In a manner of speaking, CEP is a technology for extracting higher level knowledge from situational information abstracted from processing business-sensory information. Business-sensory information is represented in CEP as event data, or event attributes, transmitted as messages over a digital nervous system, such an electronic messaging infrastructure.

In order to effective create an processing environment that can sustain CEP operations, the electronic messaging infrastructure should be capable of one-to-one, one-to-many, many-to-one, and many-to-many communications. In some CEP application, a queuing system architecture may be desirable. In other CEP application, a topic-based publish and subscribe architecture may be required. The architect’s choice of messaging infrastructure design patterns depends on a number of factors that will be discussed later in the blog.

Deploying a messaging infrastructure is the heart of building an event-driven architecture (EDA). It follows an EDA is a core requirement for most CEP applications. It is also safe to say that organizations who have funded and deployed a robust high-speed messaging infrastructure, such as TIBCO Rendevouz® or TIBCO Enterprise Messaging System® (EMS) will find building CEP applications easier than organizations who have not yet deployed an ESB.

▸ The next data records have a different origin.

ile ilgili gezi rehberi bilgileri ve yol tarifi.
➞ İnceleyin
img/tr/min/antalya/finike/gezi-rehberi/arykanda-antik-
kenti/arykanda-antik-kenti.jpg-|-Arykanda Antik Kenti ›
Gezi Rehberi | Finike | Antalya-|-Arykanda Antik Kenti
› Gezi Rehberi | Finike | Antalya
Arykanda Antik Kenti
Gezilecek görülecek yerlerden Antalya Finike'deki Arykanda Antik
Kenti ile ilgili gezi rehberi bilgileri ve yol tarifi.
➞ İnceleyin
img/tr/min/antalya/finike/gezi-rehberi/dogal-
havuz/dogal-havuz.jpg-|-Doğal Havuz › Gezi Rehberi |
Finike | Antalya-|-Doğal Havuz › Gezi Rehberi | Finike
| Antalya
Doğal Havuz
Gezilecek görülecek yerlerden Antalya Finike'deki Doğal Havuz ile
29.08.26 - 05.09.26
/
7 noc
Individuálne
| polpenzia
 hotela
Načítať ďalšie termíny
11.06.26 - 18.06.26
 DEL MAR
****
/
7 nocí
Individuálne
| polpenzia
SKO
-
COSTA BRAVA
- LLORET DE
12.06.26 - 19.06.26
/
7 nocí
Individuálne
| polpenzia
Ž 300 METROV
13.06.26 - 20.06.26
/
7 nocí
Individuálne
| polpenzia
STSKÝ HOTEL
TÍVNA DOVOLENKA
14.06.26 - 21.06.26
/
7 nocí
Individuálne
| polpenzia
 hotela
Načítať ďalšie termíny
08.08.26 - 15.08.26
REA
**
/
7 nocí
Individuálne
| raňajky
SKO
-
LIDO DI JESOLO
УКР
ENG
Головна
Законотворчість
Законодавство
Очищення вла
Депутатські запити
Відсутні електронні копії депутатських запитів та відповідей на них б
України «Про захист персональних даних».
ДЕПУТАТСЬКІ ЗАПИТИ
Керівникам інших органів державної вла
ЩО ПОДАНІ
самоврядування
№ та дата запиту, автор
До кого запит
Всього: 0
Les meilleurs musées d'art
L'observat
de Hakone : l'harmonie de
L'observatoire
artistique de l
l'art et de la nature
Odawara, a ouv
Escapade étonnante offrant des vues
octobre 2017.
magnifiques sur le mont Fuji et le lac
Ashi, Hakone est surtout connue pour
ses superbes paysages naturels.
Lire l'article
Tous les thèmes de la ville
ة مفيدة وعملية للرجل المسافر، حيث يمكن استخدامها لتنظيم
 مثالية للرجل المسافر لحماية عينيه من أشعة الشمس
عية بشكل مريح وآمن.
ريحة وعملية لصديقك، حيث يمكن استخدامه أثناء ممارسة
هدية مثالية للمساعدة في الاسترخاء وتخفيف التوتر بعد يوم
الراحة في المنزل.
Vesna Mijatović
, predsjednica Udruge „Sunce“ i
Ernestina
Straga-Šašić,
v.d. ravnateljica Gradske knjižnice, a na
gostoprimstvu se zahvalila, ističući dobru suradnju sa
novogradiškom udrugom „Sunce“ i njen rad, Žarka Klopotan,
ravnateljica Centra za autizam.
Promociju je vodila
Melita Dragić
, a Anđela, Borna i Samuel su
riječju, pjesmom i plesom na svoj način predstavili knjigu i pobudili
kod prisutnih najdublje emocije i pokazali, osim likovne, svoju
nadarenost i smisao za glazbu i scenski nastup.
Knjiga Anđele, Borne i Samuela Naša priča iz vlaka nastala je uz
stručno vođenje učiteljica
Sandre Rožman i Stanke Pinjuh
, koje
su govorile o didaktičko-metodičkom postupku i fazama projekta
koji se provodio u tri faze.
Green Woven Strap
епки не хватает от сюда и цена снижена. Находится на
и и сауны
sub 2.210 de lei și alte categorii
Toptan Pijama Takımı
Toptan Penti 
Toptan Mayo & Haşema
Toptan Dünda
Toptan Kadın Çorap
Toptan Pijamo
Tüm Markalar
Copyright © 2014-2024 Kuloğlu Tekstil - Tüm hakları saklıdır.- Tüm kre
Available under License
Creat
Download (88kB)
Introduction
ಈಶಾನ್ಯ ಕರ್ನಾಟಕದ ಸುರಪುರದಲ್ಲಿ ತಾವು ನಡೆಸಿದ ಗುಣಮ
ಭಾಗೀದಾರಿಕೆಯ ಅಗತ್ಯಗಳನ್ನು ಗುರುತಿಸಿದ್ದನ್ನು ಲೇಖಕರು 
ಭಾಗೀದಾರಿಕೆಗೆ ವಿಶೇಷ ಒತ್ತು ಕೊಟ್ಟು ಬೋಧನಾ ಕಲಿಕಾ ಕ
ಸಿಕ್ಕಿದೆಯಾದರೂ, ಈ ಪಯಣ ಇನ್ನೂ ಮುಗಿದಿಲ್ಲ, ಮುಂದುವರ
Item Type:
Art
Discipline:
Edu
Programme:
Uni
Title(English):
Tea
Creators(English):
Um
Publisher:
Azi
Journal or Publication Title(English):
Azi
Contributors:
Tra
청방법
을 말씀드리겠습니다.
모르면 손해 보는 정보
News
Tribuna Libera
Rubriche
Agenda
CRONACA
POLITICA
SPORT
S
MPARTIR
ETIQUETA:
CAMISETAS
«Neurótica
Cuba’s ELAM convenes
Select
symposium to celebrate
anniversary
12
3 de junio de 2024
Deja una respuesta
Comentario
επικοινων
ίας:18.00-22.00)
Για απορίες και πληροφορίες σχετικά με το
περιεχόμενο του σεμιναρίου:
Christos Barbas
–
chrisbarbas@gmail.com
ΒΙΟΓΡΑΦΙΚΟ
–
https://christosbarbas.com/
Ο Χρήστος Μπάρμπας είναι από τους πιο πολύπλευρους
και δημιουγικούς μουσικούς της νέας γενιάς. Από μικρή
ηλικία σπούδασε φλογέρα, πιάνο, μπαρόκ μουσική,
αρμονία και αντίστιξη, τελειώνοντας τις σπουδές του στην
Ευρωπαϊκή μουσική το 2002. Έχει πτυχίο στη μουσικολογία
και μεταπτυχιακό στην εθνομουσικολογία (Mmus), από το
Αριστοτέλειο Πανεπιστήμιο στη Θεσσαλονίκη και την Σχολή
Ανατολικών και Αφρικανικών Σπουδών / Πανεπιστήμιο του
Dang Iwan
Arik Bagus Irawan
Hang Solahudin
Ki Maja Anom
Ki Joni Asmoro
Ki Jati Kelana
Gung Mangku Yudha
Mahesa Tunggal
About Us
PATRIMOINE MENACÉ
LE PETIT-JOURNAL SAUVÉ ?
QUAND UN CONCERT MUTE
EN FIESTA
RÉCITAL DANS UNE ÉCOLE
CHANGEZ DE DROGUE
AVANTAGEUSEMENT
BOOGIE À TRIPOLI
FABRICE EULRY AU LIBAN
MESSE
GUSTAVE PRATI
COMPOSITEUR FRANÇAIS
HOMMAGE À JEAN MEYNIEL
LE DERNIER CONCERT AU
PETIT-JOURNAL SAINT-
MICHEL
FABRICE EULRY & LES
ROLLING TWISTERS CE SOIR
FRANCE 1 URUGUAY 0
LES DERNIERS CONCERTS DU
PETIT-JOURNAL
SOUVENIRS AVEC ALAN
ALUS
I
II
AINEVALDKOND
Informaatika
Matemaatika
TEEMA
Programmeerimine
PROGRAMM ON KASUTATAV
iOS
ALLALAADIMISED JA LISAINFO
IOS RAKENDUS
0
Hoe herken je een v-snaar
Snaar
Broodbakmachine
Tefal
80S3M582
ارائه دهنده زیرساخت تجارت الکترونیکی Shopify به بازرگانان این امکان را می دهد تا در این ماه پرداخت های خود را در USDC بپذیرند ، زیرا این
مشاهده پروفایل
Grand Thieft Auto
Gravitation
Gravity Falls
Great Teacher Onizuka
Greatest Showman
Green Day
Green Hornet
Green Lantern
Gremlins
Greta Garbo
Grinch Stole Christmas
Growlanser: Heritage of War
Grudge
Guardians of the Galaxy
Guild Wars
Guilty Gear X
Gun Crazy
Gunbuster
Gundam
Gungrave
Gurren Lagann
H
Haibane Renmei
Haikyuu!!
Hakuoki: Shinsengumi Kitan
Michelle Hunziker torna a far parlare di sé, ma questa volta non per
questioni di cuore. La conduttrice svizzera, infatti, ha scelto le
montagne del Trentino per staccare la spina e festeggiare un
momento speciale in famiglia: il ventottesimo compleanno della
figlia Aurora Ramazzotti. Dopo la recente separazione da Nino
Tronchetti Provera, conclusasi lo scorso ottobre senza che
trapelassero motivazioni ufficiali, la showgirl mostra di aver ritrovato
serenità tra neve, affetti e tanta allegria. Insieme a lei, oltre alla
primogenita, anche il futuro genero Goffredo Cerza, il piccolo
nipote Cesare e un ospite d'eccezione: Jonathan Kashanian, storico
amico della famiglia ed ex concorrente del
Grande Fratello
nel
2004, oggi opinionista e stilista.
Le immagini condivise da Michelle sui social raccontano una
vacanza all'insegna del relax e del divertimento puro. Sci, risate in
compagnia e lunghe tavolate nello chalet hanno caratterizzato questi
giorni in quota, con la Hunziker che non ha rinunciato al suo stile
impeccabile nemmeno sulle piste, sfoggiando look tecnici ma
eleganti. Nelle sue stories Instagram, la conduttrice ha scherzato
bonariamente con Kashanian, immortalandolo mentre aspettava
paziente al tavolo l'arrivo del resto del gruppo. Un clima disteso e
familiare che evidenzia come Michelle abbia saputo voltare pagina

When an organization has substaintiated an EDA and event-enabled their business-sensory information, they can consider deploying CEP functionality in the form of high-speed rules engines, neural networks, Bayesian networks, and other analytical models. With modern rules engines, organizations can take advantage of powerful declarative programming models to optimize business problems, detect opportunity or threats, improve operational efficiency and more. If the business solution requires statistical models such as likelihood, confidence and probability, event are processed with mathematical models such as Bayesian networks, neural networks or Dempster-Shafer methods, to name a few.

Event Processing Reference Architecture

Figure 1. The JDL Model for Multisensor Data Fusion Applied to CEP

Solving complex, distributed problems requires a functional reference architecture to help organizations understand and organize the system requirements. Figure 1 represents such an architecture. The Joint Directors of Laboratories (JDL) multisensor data fusion architecture was derived from working applications of blackboard architectures in AI. This model has proven to be reliably applicable to detection theory where patterns and signatures, discovered by abductive and inductive reasoning processing, have been the dominant functional data fusion model for decades.[1] Vivek Ranadivé, TIBCO’s founder and CEO, indirectly refers to this model when he discusses how real-time operational visibility, in the context of knowledge from historical data, is the foundation for Predictive Business®.[2]

In part 2 of What is Complex Event Processing, I will begin to describe each block of our functional reference architecture for complex event processing. [3] In addition, I will apply this reference architecture to a wide range of CEP classes of business problems and use cases. I will also address the confusion in terminology and the differences between CEP and ESP (event stream processing), here on the CEP blog, in the coming weeks and months.


  1. Hall, D. and Llinas, J. editors, Handbook of Multisensor Data Fusion, CRC Press, Boca Raton, Florida, 2001.
  2. Ranadivé, V., The Power to Predict, McGraw-Hill, NY, NY, 2006.
  3. Bass, T., Fraud Detection and Event Processing for Predictive Business, TIBCO Software Inc., Palo Alto, CA, 2006.